The finance ministers were well aware of the dramatic toll the virus was taking on all the bloc’s economies and that a failure to produce an agreement would be disastrous for the confidence of both the bloc’s citizens and for financial markets. As the US moved to announce stimulus measures, there was a growing sense that Europe was once again doing too little too slowly.

“The most important thing for the finance ministers was to sign off on a deal and a 540 billion euros tagline,” said Mujtaba Rahman, the head of Europe practice at Eurasia Group, a consultancy. “But despite everyone patting themselves on the back, there are lots of substantive gaps in the deal that will only become apparent later down the line,” he added.

At stake is the recovery of the world’s richest bloc of nations, including the eurozone’s 19 members whose currency is one of the most important globally.

A failure by the EU to help its most affected members would hurt not just its economies, but also affect regional politics and societal attitudes, and cause the bloc to lose clout on the world stage.

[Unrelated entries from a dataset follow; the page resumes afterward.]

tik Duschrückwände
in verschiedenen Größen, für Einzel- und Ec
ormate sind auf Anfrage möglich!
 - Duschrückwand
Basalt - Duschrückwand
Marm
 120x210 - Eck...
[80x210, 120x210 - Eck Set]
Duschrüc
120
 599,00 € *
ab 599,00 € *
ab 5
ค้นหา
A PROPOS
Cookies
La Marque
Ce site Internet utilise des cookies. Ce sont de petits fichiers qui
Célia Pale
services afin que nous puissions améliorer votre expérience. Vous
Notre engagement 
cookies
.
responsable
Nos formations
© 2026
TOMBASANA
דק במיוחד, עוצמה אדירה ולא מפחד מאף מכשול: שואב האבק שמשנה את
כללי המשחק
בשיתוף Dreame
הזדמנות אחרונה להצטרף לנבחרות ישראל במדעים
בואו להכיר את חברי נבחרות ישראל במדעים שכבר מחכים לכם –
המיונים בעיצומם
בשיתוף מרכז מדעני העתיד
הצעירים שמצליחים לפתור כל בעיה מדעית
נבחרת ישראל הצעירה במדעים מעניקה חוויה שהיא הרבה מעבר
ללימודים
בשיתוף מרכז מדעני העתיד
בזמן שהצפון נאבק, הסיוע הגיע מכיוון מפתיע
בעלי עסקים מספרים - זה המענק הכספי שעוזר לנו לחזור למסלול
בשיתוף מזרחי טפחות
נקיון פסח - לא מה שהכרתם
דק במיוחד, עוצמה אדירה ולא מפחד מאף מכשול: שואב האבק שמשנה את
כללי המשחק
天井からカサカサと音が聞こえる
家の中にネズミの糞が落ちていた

While the half-trillion-euro figure, together with each individual country’s national stimulus programs, is a sizable sum, it is still hard to assess whether it will be nearly enough to help European economies withstand the fallout from the health crisis and achieve any sort of growth as economic activity is gradually resuscitated.

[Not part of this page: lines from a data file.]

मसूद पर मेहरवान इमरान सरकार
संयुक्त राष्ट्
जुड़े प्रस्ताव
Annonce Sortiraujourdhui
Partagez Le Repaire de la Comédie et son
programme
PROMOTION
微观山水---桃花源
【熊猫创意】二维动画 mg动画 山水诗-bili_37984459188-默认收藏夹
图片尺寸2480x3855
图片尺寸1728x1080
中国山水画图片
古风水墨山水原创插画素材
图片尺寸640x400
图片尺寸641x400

The bloc’s wealthier countries may have thwarted the joint bonds, but, inevitably, rescue packages for the worst-hit economies will involve subsidies from the richer north to the poorer south, a recurrent, toxic theme in the bloc’s history.

While all countries agreed Thursday that there should be “solidarity” with the worst-hit countries, and that the European economies are so deeply integrated that rescue packages are helpful to all, the shape of that solidarity proved deeply contentious.

For Prime Minister Giuseppe Conte of Italy, the deal Thursday will be a tough sell: He has passionately advocated joint debt issuance and demanded easier access to the eurozone bailout fund to support his country’s recovery. He got neither.

The joint bonds would raise borrowing costs for the wealthier, more frugal northern countries, whose leaders worry such a move could fuel anti-EU populist forces within their borders. They argue that, by treaty, every member nation of the EU is responsible for its own finances.

but anti-European sentiment is also on the rise in Italy and Spain, the bloc’s third- and fourth-largest countries and economies, and the two EU nations hit hardest by the virus. Outrage and despair over thousands of deaths have fueled a feeling that Europe is not helping them in their hours of need.

The political infighting among the bloc’s leaders and ministers, roughly tracking the battle lines of previous crises that cast northern members against southern ones, is threatening to spawn another wave of euroskepticism and populism.

The EU, already battered over the past decade or so by a major financial crisis, the migration crisis and Brexit, can ill-afford failing its members and letting questions over its usefulness spread deeper.

The recession that the eurozone will experience because of the coronavirus is set to be brutal: Economists predict the bloc’s output is likely to shrink this year by around 10 oer cent. By contrast, the recession that followed the last financial crisis was, at its worst year in 2009, 4.5 per cent in the eurozone.

This week brought home just how bad things are getting in some of the region’s most important economies. New data released Wednesday showed that the French economy, the region’s second-largest, shrunk by 6 per cent between January and April compared with the last quarter of 2019, the worst performance in half a century, and is now formally in a recession.

And in Germany, the Continent’s leading economy, five major institutes predicted the second quarter of this year would bring a 10 per cent recession. For Italy and Spain, things could be worse still, with UniCredit predicting a 15 per cent recession in each.